Duc App, a money-transfer service owned by Duales, has suffered a significant data exposure incident. A publicly accessible Amazon-hosted storage server was left without password protection, allowing sensitive personal data of potentially hundreds of thousands of users to be exposed. This incident was reported by TechCrunch after security researcher Anurag Sen discovered the lapse.

Who's Affected

The exposed data includes unencrypted driver's licenses, passports, and other identity verification documents. Additionally, personal information such as names, home addresses, and selfies were also accessible. The data dates back to September 2020 and was uploaded daily, impacting a wide range of users who trusted Duc App with their sensitive information.

What Data Was Exposed

The nature of the exposed data is alarming. Users' driver's licenses and passports are critical identity documents that can lead to identity theft if misused. The presence of selfies and personal addresses further compounds the risk, making it easier for malicious actors to impersonate individuals or engage in fraud.

What You Should Do

If you are a user of Duc App, it is crucial to monitor your financial accounts and personal information for any signs of misuse. Consider changing passwords and enabling two-factor authentication on your accounts. Additionally, be vigilant about any unsolicited communications that may attempt to exploit this data exposure.
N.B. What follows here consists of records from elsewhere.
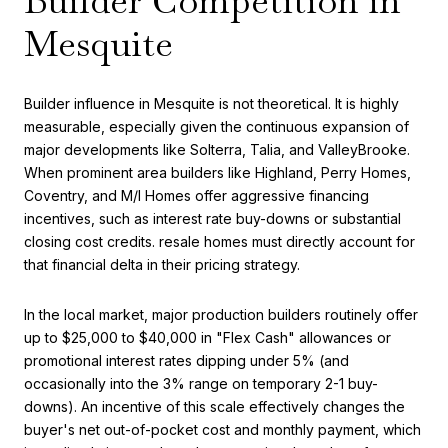
Builder Competition in
Mesquite
Builder influence in Mesquite is not theoretical. It is highly
measurable, especially given the continuous expansion of
major developments like Solterra, Talia, and ValleyBrooke.
When prominent area builders like Highland, Perry Homes,
Coventry, and M/I Homes offer aggressive financing
incentives, such as interest rate buy-downs or substantial
closing cost credits. resale homes must directly account for
that financial delta in their pricing strategy.
In the local market, major production builders routinely offer
up to $25,000 to $40,000 in "Flex Cash" allowances or
promotional interest rates dipping under 5% (and
occasionally into the 3% range on temporary 2-1 buy-
downs). An incentive of this scale effectively changes the
buyer's net out-of-pocket cost and monthly payment, which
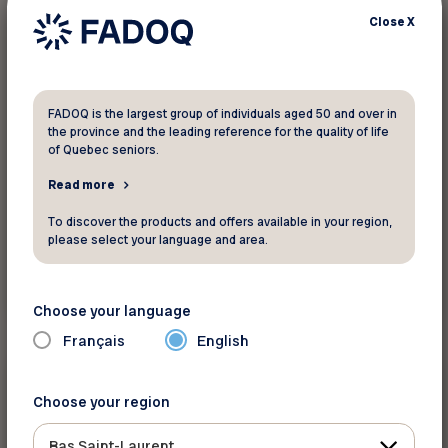
Close
X
10%
Clothing and accessories
L'Équipeur
FADOQ is the largest group of individuals aged 50 and over in
the province and the leading reference for the quality of life
On everything in store. Always the right
of Quebec seniors.
clothes!
Read more
To discover the products and offers available in your region,
please select your language and area.
See discount
Choose your language
Français
English
10 %
Clothing and accessories
Choose your region
Bas Saint-Laurent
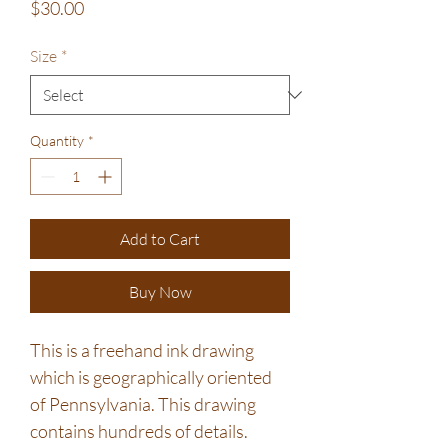
Price
$30.00
Size
*
Quantity
*
Add to Cart
Buy Now
This is a freehand ink drawing
which is geographically oriented
of Pennsylvania. This drawing
contains hundreds of details.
Duales has stated that the data was on a "staging site" and claimed to have resolved the exposure after being notified. However, a list of server contents remained visible, raising concerns about the effectiveness of their response and the overall security practices in place. This incident serves as a stark reminder of the importance of securing sensitive data and ensuring that servers are properly configured to prevent unauthorized access.